The potential mechanisms linking SRH and all-cause mortality could be attributed to several reasons, which include the characteristic of SRH, genetic factors, psychological distress and unhealthy behaviors37. Firstly, SRH is a personal subjective assessment based on their objective health status, and poor health could affect both the reporting of SRH and the risk of death. Secondly, a recent genome-wide association study (GWAS) found that some genes were associated with both SRH and longevity. Specifically, the gene scores for several diseases which increase the new-onset risk of death (e.g., ischemic heart disease, macrovascular stroke and type 2 diabetes) were also associated with SRH38. Thirdly, worse SRH, as a sensitive indicator of health, could synthetically reflect their poor physical status and social support, which may limit the contact with health services and induce mental stress39. Stress is known to be associated with low-grade chronic inflammation and elevated level of pro-inflammatory cytokines40. While deregulation of inflammation would further contribute to the occurrence of cardiovascular disease41 and cancer42, which in turn increase the risk of mortality. In UK Biobank, scientists also found that neuroticism and stress (e.g., depression and anxiety) were weakly/moderately associated with all-cause mortality43. As well, the fair or poor SRH status has been considered as the consequence of physical inactivity44. Moreover, physical inactivity is well known as the risk factor of obesity and chronic non-communicable diseases (CNCDs)45, all of which were recognized as the leading causes of mortality.

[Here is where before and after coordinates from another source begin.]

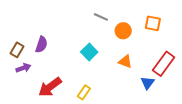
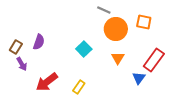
gray line: (101, 17) -> (104, 10), moved
orange circle: (123, 31) -> (116, 29), size x1.5
orange triangle: (125, 62) -> (118, 58), turned 40
purple arrow: (23, 68) -> (22, 64), turned 80

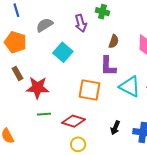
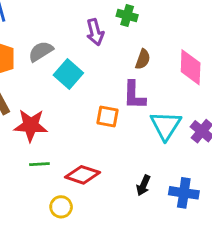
gray semicircle: (45, 25) -> (41, 51), moved
cyan triangle: (130, 86) -> (166, 125), turned 35
orange square: (90, 90) -> (108, 117), moved, size x0.7
yellow circle: (78, 144) -> (61, 207), moved

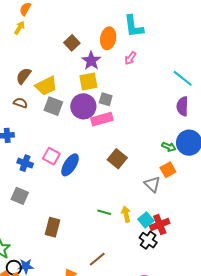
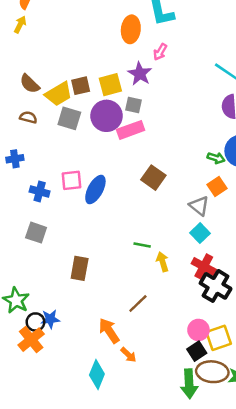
brown square: (72, 43) -> (81, 86), moved, turned 35
purple star: (91, 61) -> (140, 74), moved
brown semicircle: (24, 76) -> (30, 84), turned -78
pink square: (51, 156) -> (72, 180), turned -30
yellow arrow: (126, 214) -> (163, 262), moved
cyan square: (146, 220) -> (200, 233), moved
red cross: (160, 225) -> (204, 266), moved, turned -36
black cross: (148, 240) -> (216, 286), moved, size x1.4

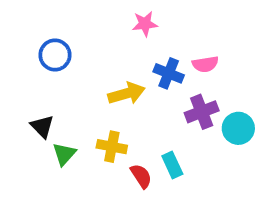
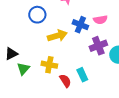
blue circle: (55, 55) -> (37, 15), moved
black triangle: (42, 126) -> (11, 54), turned 48

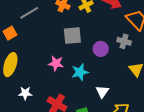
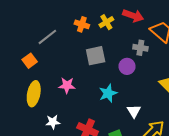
gray cross: (124, 41) -> (140, 48), moved
pink star: (56, 63) -> (67, 85), moved

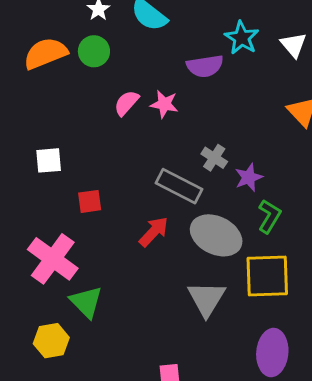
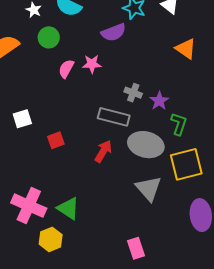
green circle: (94, 51) -> (49, 37), moved
pink cross: (53, 259) -> (29, 206), moved

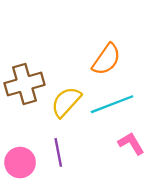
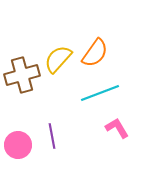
yellow semicircle: (66, 102) -> (58, 59), moved

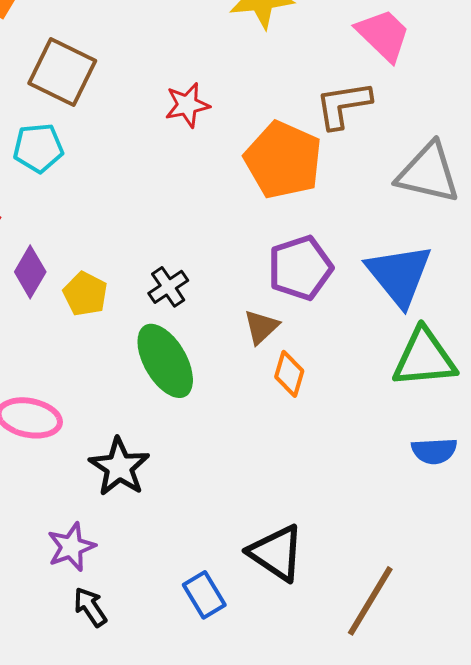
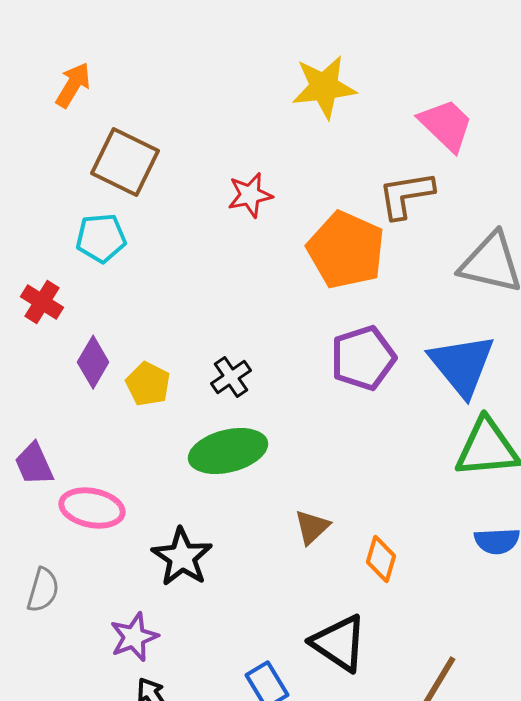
brown triangle: (261, 327) -> (312, 527), moved
green ellipse: (165, 361) -> (228, 451), turned -74
orange diamond: (289, 374) -> (381, 559), moved

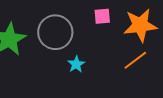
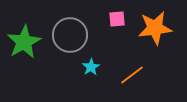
orange line: (135, 60) -> (132, 75), moved

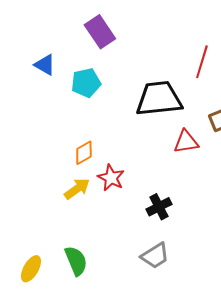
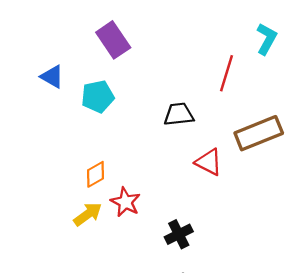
black trapezoid: (159, 99) -> (179, 114), size x0.6
red triangle: (186, 142) -> (209, 162), turned 36

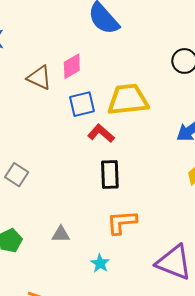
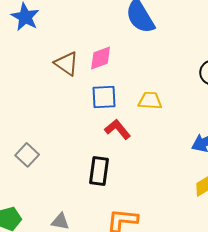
yellow trapezoid: (128, 100) -> (150, 101), size x0.6
black rectangle: (110, 175) -> (99, 171), moved

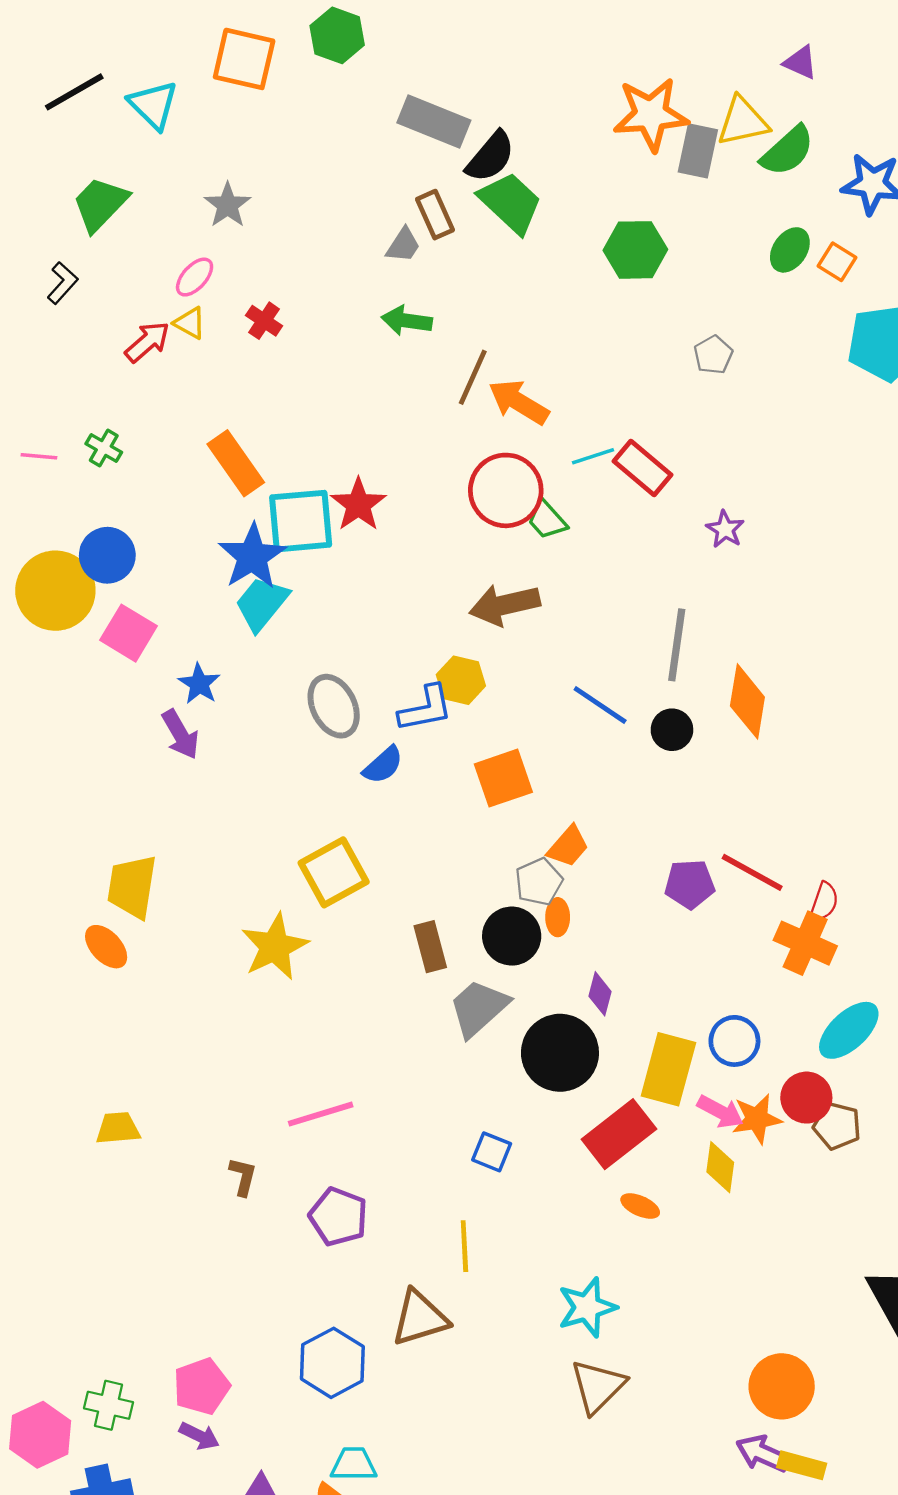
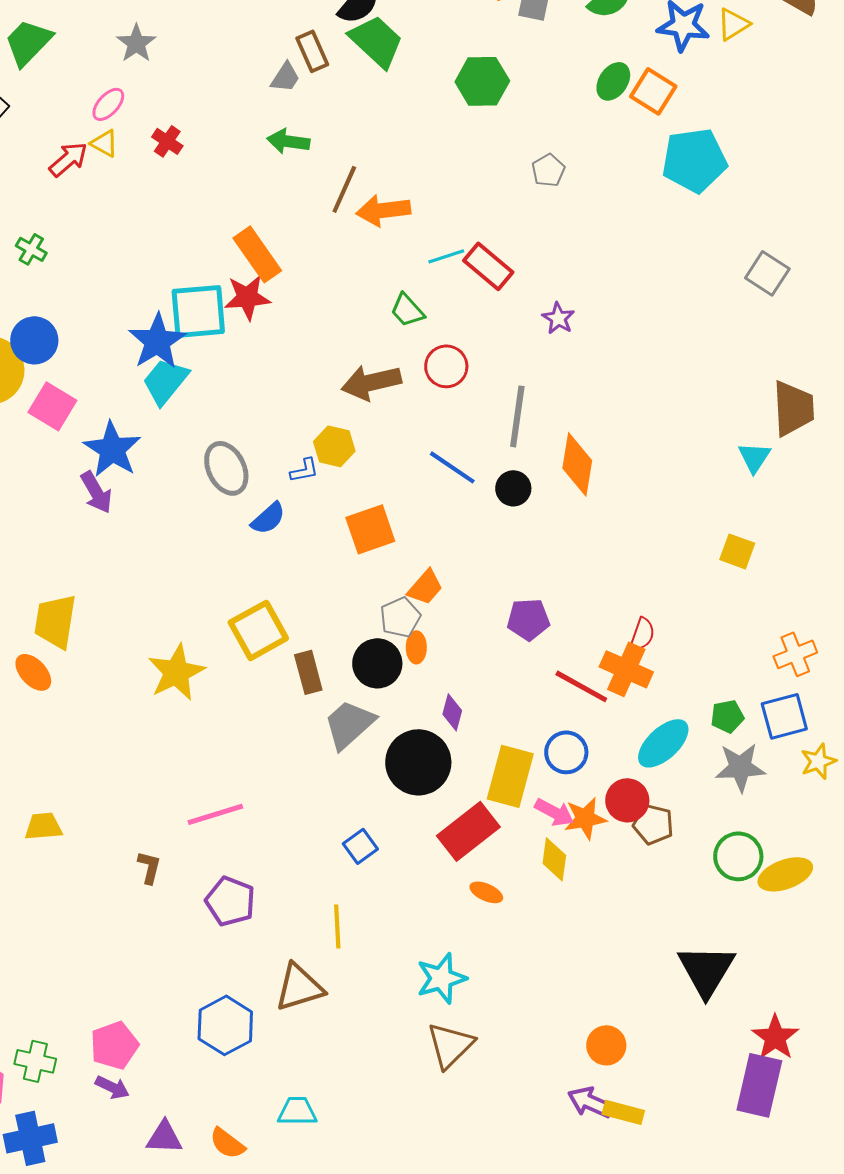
orange square: (837, 262) -> (653, 91), size x1.4
orange arrow: (519, 402) -> (383, 210), turned -38
orange rectangle: (236, 463) -> (257, 254), moved
red circle: (506, 490) -> (446, 366), moved, size x0.7
red star: (358, 505) -> (247, 297), turned 30
blue star: (199, 684) -> (112, 449), size x1.6
blue L-shape: (426, 709) -> (304, 470), size x0.6
yellow square: (334, 872) -> (258, 630), moved
red line: (752, 872) -> (581, 686), moved
blue square: (492, 1152) -> (360, 846), turned 32
orange circle: (782, 1386) -> (606, 1045), size x0.7
cyan trapezoid: (354, 1464) -> (297, 1111), moved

Limitations of the present study should be considered. Firstly, the duration of our study is relatively short so that a small number of death events were observed, which may underestimate the association between worse SRH and all-cause mortality. The association should be further validated with a long-term follow-up. Secondly, the data of SRH were only recorded at baseline, while SRH would change with age. Future studies should investigate the association between SRH change and the risk of mortality. Thirdly, although we have adjusted for many potential covariates, several confounding residuals, such as the effect derived from endogeneity between lifestyle (smoking or drinking) and SRH, cannot be completely rolled out, which may prevent us from discovering stronger associations. Lastly, the information on specific-cause mortality was unavailable in CHARLS so that we were not able to investigate the predictive value of SRH on specific-cause of death. Such variables should be added to subsequent follow-ups, which may help researchers to expand current results among the Chinese population.

Conclusions

In summary, our study provides the evidence that SRH could serve as a predictor of all-cause mortality among the middle-aged and elderly Chinese population. Considering the practical application, a cost-effective and non-invasive tool, such as SRH, could be used to monitor high-risk individuals of mortality, particularly in people with rural residency, literacy and above-average household income. Meanwhile, more targeted and intensive health care should be taken to decrease the probability of death in the high-risk population. Furthermore, our finding emphasizes the importance of the cultivation of rural medical staff and recollection of medical resources to reduce the urban–rural disparity, which may change the health outcomes faced by rural residents and effectively help to achieve the government aim of a Healthy China by 2030.